This addendum to the “Offer to Exchange Certain Outstanding Stock Options and Stock Appreciation Rights for Replacement Awards,” dated July 13, 2009, includes additional terms that will apply to residents of Italy. With regard to your possible obligations (later in time) in case of an exercise of the replacement stock options or a subsequent sale of shares, we hereby inform you as follows:

To participate in the exchange offer, you must comply with exchange control regulations in Italy. You are required to declare the transfer of funds outside of Italy with the customs station or post office in a timely manner if the amount transferred is:

 

1. In excess of EUR 10,000 or the equivalent amount in U.S. dollars; and

 

2. Not delivered by an Italian bank or other authorized intermediary (e.g., personally or by mail).

 

B-7


New Zealand

This addendum to the “Offer to Exchange Certain Outstanding Stock Options and Stock Appreciation Rights for Replacement Awards,” dated July 13, 2009 (the “Offering Memorandum”), includes additional terms that will apply to residents of New Zealand (as of July 13, 2009). Capitalized terms used but not defined herein shall have the same meaning assigned to them in the Offering Memorandum.
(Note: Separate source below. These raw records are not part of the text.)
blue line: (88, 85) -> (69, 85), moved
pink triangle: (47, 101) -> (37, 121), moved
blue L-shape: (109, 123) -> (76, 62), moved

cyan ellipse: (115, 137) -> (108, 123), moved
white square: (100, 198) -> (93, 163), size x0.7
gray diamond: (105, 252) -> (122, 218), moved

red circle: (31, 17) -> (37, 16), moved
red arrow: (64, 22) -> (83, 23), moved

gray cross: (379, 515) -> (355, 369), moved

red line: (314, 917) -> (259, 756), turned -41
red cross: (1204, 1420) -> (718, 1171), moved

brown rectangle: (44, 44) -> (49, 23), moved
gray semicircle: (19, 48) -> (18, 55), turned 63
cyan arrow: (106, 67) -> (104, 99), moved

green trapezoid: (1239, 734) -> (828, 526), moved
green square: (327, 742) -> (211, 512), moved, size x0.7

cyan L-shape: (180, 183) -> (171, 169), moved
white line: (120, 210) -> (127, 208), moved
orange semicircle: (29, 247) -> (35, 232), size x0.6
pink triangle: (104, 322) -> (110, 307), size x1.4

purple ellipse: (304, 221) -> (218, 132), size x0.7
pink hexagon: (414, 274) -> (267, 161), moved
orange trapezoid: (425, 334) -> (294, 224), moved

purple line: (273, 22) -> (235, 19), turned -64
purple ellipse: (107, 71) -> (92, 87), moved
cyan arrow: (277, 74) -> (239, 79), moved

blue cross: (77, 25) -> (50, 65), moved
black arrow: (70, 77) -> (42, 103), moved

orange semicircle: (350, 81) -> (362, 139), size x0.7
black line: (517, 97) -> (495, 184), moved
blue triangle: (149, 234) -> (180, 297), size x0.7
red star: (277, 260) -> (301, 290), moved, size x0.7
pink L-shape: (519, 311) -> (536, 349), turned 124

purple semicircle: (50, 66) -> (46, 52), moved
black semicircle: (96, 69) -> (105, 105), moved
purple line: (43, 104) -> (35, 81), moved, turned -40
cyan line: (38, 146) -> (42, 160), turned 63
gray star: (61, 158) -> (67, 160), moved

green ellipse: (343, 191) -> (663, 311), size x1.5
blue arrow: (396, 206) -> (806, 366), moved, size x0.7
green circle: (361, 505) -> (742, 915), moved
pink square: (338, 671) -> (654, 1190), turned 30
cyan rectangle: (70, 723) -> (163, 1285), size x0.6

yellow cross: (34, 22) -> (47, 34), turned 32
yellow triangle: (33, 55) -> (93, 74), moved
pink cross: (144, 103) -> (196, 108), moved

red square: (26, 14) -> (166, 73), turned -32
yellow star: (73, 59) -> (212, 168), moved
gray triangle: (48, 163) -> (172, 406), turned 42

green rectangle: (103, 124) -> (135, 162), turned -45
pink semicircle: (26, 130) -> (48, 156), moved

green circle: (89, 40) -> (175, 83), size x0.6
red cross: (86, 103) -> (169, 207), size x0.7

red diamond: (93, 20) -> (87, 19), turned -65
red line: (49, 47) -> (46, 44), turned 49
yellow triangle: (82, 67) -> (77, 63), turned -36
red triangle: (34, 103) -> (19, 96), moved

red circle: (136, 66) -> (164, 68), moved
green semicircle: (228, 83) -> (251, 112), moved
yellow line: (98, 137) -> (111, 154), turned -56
To comply with New Zealand legal requirements we are required to inform you that Genworth may be in possession of information in relation to Genworth that is not publicly available and would be likely to affect materially the price of the securities if it were so disclosed.

 

B-8


Ontario, Canada

This addendum to the “Offer to Exchange Certain Outstanding Stock Options and Stock Appreciation Rights for Replacement Awards,” dated July 13, 2009 (the “Offering Memorandum”), includes additional terms that will apply to residents of Ontario, Canada. Capitalized terms used but not defined herein shall have the same meaning assigned to them in the Offering Memorandum.

This addendum and the Offering Memorandum are drawn up in English at the express wish of the parties. Ce Contrat ainsi que les documents qui s’y rattachent sont rédigés en anglais à la demande expresse des parties.

By accepting a Replacement Award, you understand that your rights under the Replacement Award will not continue during any notice period following the termination of employment.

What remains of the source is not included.